• [PROVIDED DATA]:

== Segment start ==

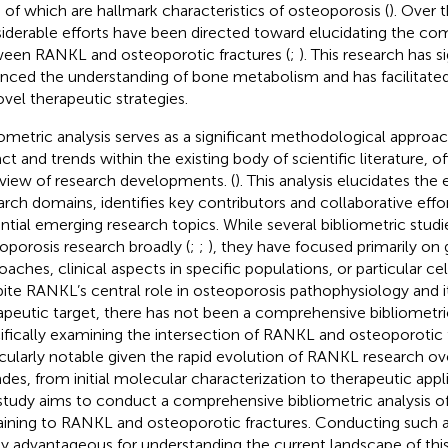
 of which are hallmark characteristics of osteoporosis (
). Over 
iderable efforts have been directed toward elucidating the com
een RANKL and osteoporotic fractures (
;
). This research has s
nced the understanding of bone metabolism and has facilitat
ovel therapeutic strategies.
iometric analysis serves as a significant methodological approac
ct and trends within the existing body of scientific literature, of
view of research developments. (
). This analysis elucidates the 
arch domains, identifies key contributors and collaborative effor
ntial emerging research topics. While several bibliometric stu
oporosis research broadly (
;
;
), they have focused primarily on
oaches, clinical aspects in specific populations, or particular c
ite RANKL’s central role in osteoporosis pathophysiology and 
apeutic target, there has not been a comprehensive bibliometric
ifically examining the intersection of RANKL and osteoporotic fr
icularly notable given the rapid evolution of RANKL research ov
des, from initial molecular characterization to therapeutic appl
 study aims to conduct a comprehensive bibliometric analysis of
aining to RANKL and osteoporotic fractures. Conducting such a
ly advantageous for understanding the current landscape of this c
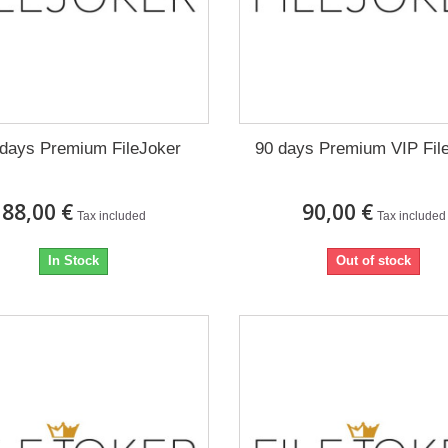
days Premium FileJoker
90 days Premium VIP Fil
88,00 €
90,00 €
Tax included
Tax included
In Stock
Out of stock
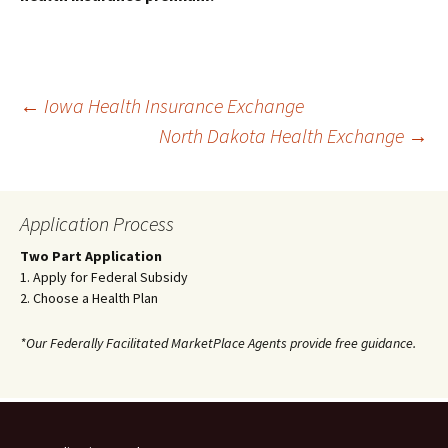
Post
←
Iowa Health Insurance Exchange
North Dakota Health Exchange
→
navigation
Application Process
Two Part Application
1. Apply for Federal Subsidy
2. Choose a Health Plan
*Our Federally Facilitated MarketPlace Agents provide free guidance.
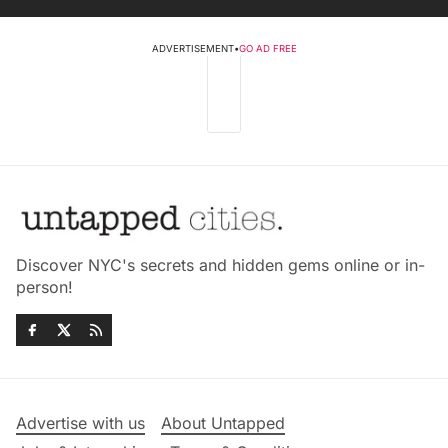
ADVERTISEMENT
•
GO AD FREE
Discover NYC's secrets and hidden gems online or in-
person!
Advertise with us
About Untapped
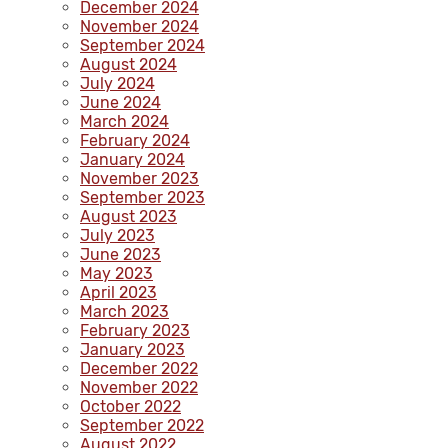
December 2024
November 2024
September 2024
August 2024
July 2024
June 2024
March 2024
February 2024
January 2024
November 2023
September 2023
August 2023
July 2023
June 2023
May 2023
April 2023
March 2023
February 2023
January 2023
December 2022
November 2022
October 2022
September 2022
August 2022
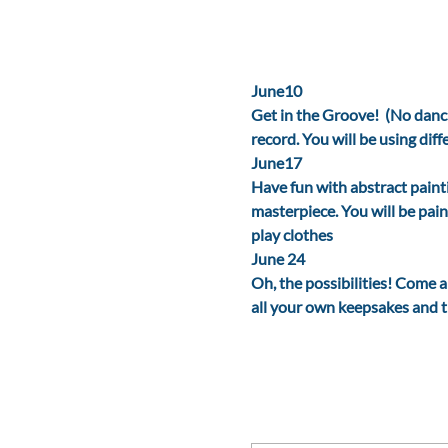
June10
Get in the Groove!  (No danc
record. You will be using dif
June17
Have fun with abstract paint
masterpiece. You will be pain
play clothes
June 24
Oh, the possibilities! Come 
all your own keepsakes and tr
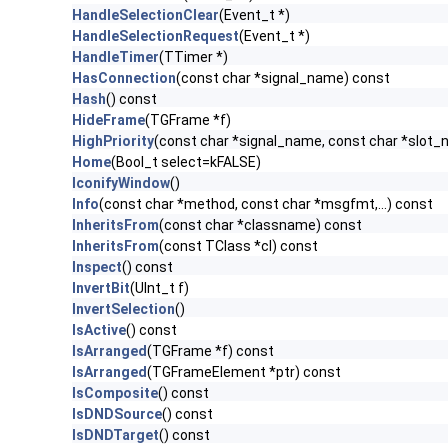
HandleSelectionClear
(Event_t *)
HandleSelectionRequest
(Event_t *)
HandleTimer
(TTimer *)
HasConnection
(const char *signal_name) const
Hash
() const
HideFrame
(TGFrame *f)
HighPriority
(const char *signal_name, const char *slot
Home
(Bool_t select=kFALSE)
IconifyWindow
()
Info
(const char *method, const char *msgfmt,...) const
InheritsFrom
(const char *classname) const
InheritsFrom
(const TClass *cl) const
Inspect
() const
InvertBit
(UInt_t f)
InvertSelection
()
IsActive
() const
IsArranged
(TGFrame *f) const
IsArranged
(TGFrameElement *ptr) const
IsComposite
() const
IsDNDSource
() const
IsDNDTarget
() const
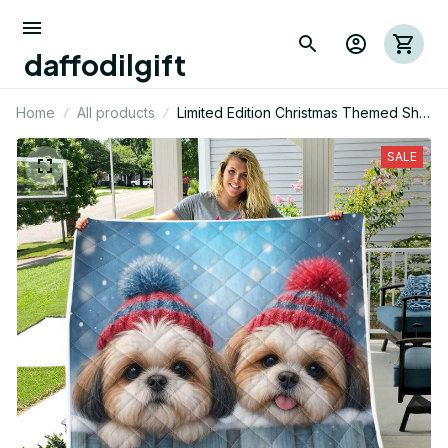
daffodilgift
Home
All products
Limited Edition Christmas Themed Shih
Tzu Dog Quilt 01
SALE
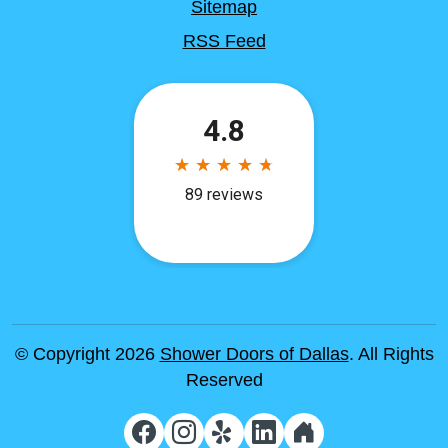
Sitemap
RSS Feed
© Copyright 2026
Shower Doors of Dallas
. All Rights
Reserved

== Segment end ==

• [WHAT YOU WILL DO]: Transcribe the listing word for word, but keep its pictures out of the copy.

• [RESULT]:
 of which are hallmark characteristics of osteoporosis (
). Over 
iderable efforts have been directed toward elucidating the com
een RANKL and osteoporotic fractures (
;
). This research has s
nced the understanding of bone metabolism and has facilitat
ovel therapeutic strategies.
iometric analysis serves as a significant methodological approac
ct and trends within the existing body of scientific literature, of
view of research developments. (
). This analysis elucidates the 
arch domains, identifies key contributors and collaborative effor
ntial emerging research topics. While several bibliometric stu
oporosis research broadly (
;
;
), they have focused primarily on
oaches, clinical aspects in specific populations, or particular c
ite RANKL’s central role in osteoporosis pathophysiology and 
apeutic target, there has not been a comprehensive bibliometric
ifically examining the intersection of RANKL and osteoporotic fr
icularly notable given the rapid evolution of RANKL research ov
des, from initial molecular characterization to therapeutic appl
 study aims to conduct a comprehensive bibliometric analysis of
aining to RANKL and osteoporotic fractures. Conducting such a
ly advantageous for understanding the current landscape of this c
days Premium FileJoker
90 days Premium VIP Fil
88,00 €
90,00 €
Tax included
Tax included
In Stock
Out of stock
Post
←
Iowa Health Insurance Exchange
North Dakota Health Exchange
→
navigation
Application Process
Two Part Application
1. Apply for Federal Subsidy
2. Choose a Health Plan
*Our Federally Facilitated MarketPlace Agents provide free guidance.
ADVERTISEMENT
•
GO AD FREE
Discover NYC's secrets and hidden gems online or in-
person!
Advertise with us
About Untapped
December 2024
November 2024
September 2024
August 2024
July 2024
June 2024
March 2024
February 2024
January 2024
November 2023
September 2023
August 2023
July 2023
June 2023
May 2023
April 2023
March 2023
February 2023
January 2023
December 2022
November 2022
October 2022
September 2022
August 2022
June10
Get in the Groove!  (No danc
record. You will be using dif
June17
Have fun with abstract paint
masterpiece. You will be pain
play clothes
June 24
Oh, the possibilities! Come 
all your own keepsakes and tr
HandleSelectionClear
(Event_t *)
HandleSelectionRequest
(Event_t *)
HandleTimer
(TTimer *)
HasConnection
(const char *signal_name) const
Hash
() const
HideFrame
(TGFrame *f)
HighPriority
(const char *signal_name, const char *slot
Home
(Bool_t select=kFALSE)
IconifyWindow
()
Info
(const char *method, const char *msgfmt,...) const
InheritsFrom
(const char *classname) const
InheritsFrom
(const TClass *cl) const
Inspect
() const
InvertBit
(UInt_t f)
InvertSelection
()
IsActive
() const
IsArranged
(TGFrame *f) const
IsArranged
(TGFrameElement *ptr) const
IsComposite
() const
IsDNDSource
() const
IsDNDTarget
() const
daffodilgift
Home
All products
Limited Edition Christmas Themed Shih
Tzu Dog Quilt 01
SALE
Sitemap
RSS Feed
© Copyright 2026
Shower Doors of Dallas
. All Rights
Reserved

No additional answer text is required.